I could feel my ears burning; I glanced at my interlaced fingers that were gripping each other firmly as I tried to suppress an embarrassed smile. He called me ‘Pretty Face’ in a classroom packed with hundred students. My knees wobbled as I managed to stand up, taking the support of my desk. I opened my mouth but my voice seemed lost. Reuben was looking at me, waiting for the answer.

“Come on, answer him. He will think you’re stupid,” said my inner voice.

“Yes, I believe this is the exact same question which has brought me to this class,” I said, taking a deep breath, pretending to be in control. I managed to express my views. My jittery nerves relaxed when Reuben smiled and said, “Good answer.”

I sat down in euphoria thinking, Reuben appreciated my viewpoint. I was still nervous and pressed my icy-cold palms on Amy’s hand for support.

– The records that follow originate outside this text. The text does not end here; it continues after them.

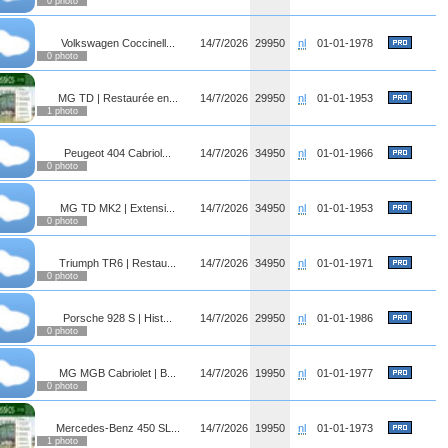
0 photo
Volkswagen Coccinell...
14/7/2026
29950
nl
01-01-1978
0 photo
MG TD | Restaurée en...
14/7/2026
29950
nl
01-01-1953
1 photo
Peugeot 404 Cabriol...
14/7/2026
34950
nl
01-01-1966
0 photo
MG TD MK2 | Extensi...
14/7/2026
34950
nl
01-01-1953
0 photo
Triumph TR6 | Restau...
14/7/2026
34950
nl
01-01-1971
0 photo
Porsche 928 S | Hist...
14/7/2026
29950
nl
01-01-1986
0 photo
MG MGB Cabriolet | B...
14/7/2026
19950
nl
01-01-1977
0 photo
Mercedes-Benz 450 SL...
14/7/2026
19950
nl
01-01-1973
1 photo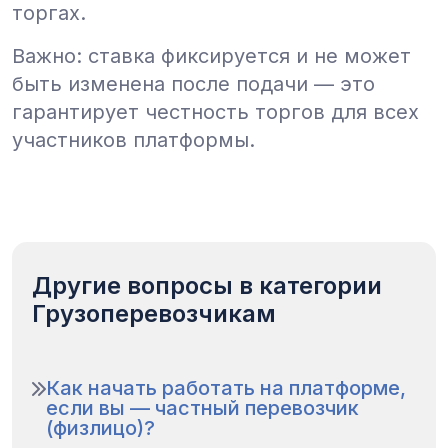
торгах.
Важно: ставка фиксируется и не может
быть изменена после подачи — это
гарантирует честность торгов для всех
участников платформы.
Другие вопросы в категории
Грузоперевозчикам
Как начать работать на платформе,
если вы — частный перевозчик
(физлицо)?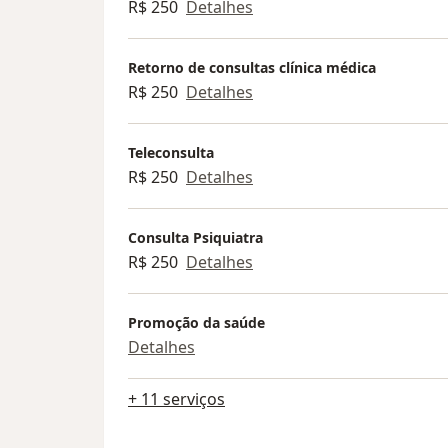
R$ 250
Detalhes
Retorno de consultas clínica médica
R$ 250
Detalhes
Teleconsulta
R$ 250
Detalhes
Consulta Psiquiatra
R$ 250
Detalhes
Promoção da saúde
Detalhes
+ 11 serviços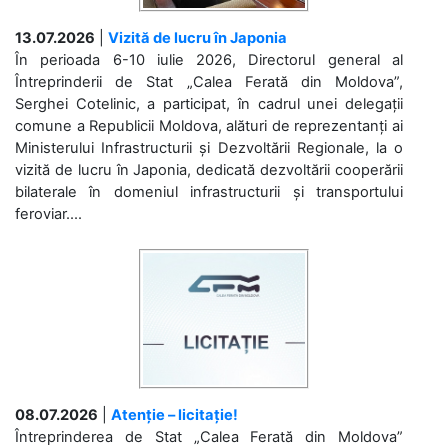
13.07.2026
|
Vizită de lucru în Japonia
În perioada 6-10 iulie 2026, Directorul general al
Întreprinderii de Stat „Calea Ferată din Moldova”,
Serghei Cotelinic, a participat, în cadrul unei delegații
comune a Republicii Moldova, alături de reprezentanți ai
Ministerului Infrastructurii și Dezvoltării Regionale, la o
vizită de lucru în Japonia, dedicată dezvoltării cooperării
bilaterale în domeniul infrastructurii și transportului
feroviar....
08.07.2026
|
Atenție – licitație!
Întreprinderea de Stat „Calea Ferată din Moldova”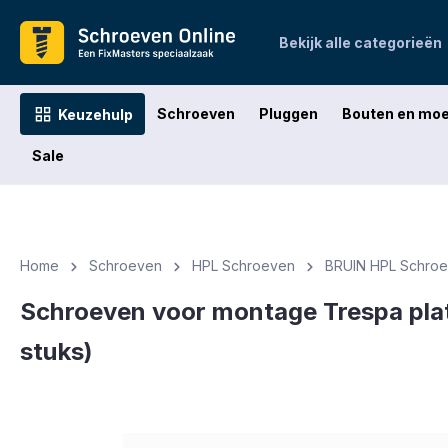
oekopdracht
Ga naar de hoofdnavigatie
Bekijk alle categorieën
Schroeven
Pluggen
Bouten en mo
Keuzehulp
Sale
Home
Schroeven
HPL Schroeven
BRUIN HPL Schro
Schroeven voor montage Trespa plat
stuks)
Afbeeldingengalerij overslaan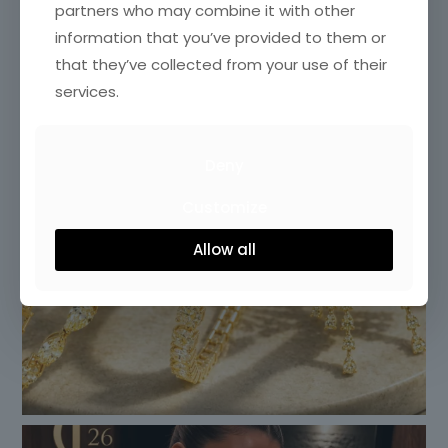
partners who may combine it with other
information that you’ve provided to them or
that they’ve collected from your use of their
services.
Deny
Customize
Allow all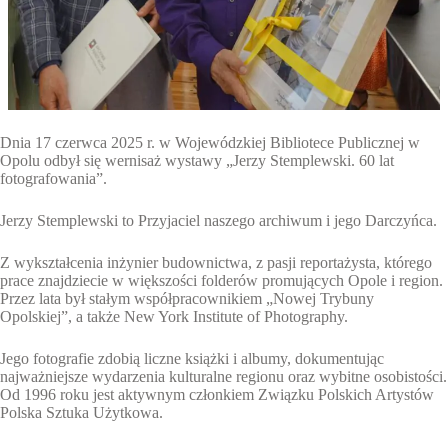
Dnia 17 czerwca 2025 r. w Wojewódzkiej Bibliotece Publicznej w
Opolu odbył się wernisaż wystawy „Jerzy Stemplewski. 60 lat
fotografowania”.
Jerzy Stemplewski to Przyjaciel naszego archiwum i jego Darczyńca.
Z
wykształcenia inżynier budownictwa, z pasji reportażysta, którego
prace znajdziecie w większości folderów promujących Opole i region.
Przez lata był stałym współpracownikiem „Nowej Trybuny
Opolskiej”, a także New York Institute of Photography.
Jego fotografie zdobią liczne książki i albumy, dokumentując
najważniejsze wydarzenia kulturalne regionu oraz wybitne osobistości.
Od 1996 roku jest aktywnym członkiem Związku Polskich Artystów
Polska Sztuka Użytkowa.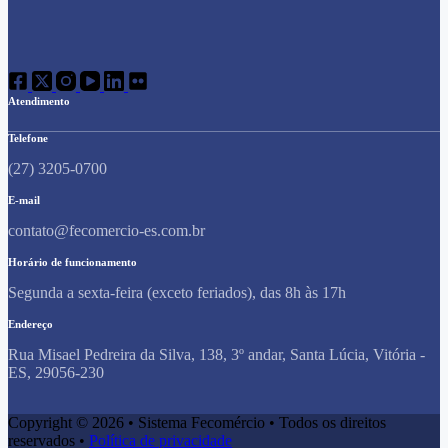
Atendimento
Telefone
(27) 3205-0700
E-mail
contato@fecomercio-es.com.br
Horário de funcionamento
Segunda a sexta-feira (exceto feriados), das 8h às 17h
Endereço
Rua Misael Pedreira da Silva, 138, 3º andar, Santa Lúcia, Vitória -
ES, 29056-230
Copyright © 2026 • Sistema Fecomércio • Todos os direitos
reservados •
Política de privacidade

“Wow, you were this nervous?” asked Amy.

It was 9 pm and the lecture ended. The moment Reuben stepped out of the class, my friends started teasing me, “Pretty Face, Pretty Face.”

“Someone charmed Reuben, today,” said Alex, winking.

I didn’t know what to reply. I hid my blushing face in my notebooks and hurriedly left the classroom.

Ten years slipped away since I completed my post graduation but it feels like yesterday. Last week, I was at the supermarket when I heard someone call out, “Pretty Face.” Lost in thought as I read the nutrient content of a brand of high fibre cookies, a hand touched my shoulder.

“Hey, Pretty Face, don’t you remember me?”

It was Amy. We sat at a nearby coffee shop, reminiscing about the old days.

“Reuben didn’t come to our class again, did he?” said Amy.

“No, that was the last of him,” I replied.

“Aww, poor baby,” Amy teased.

“Well, you never know, I may bump into him like I did with you today.”

“I’ll drink to that.”

Our coffee mugs clicked and we giggled like teenagers.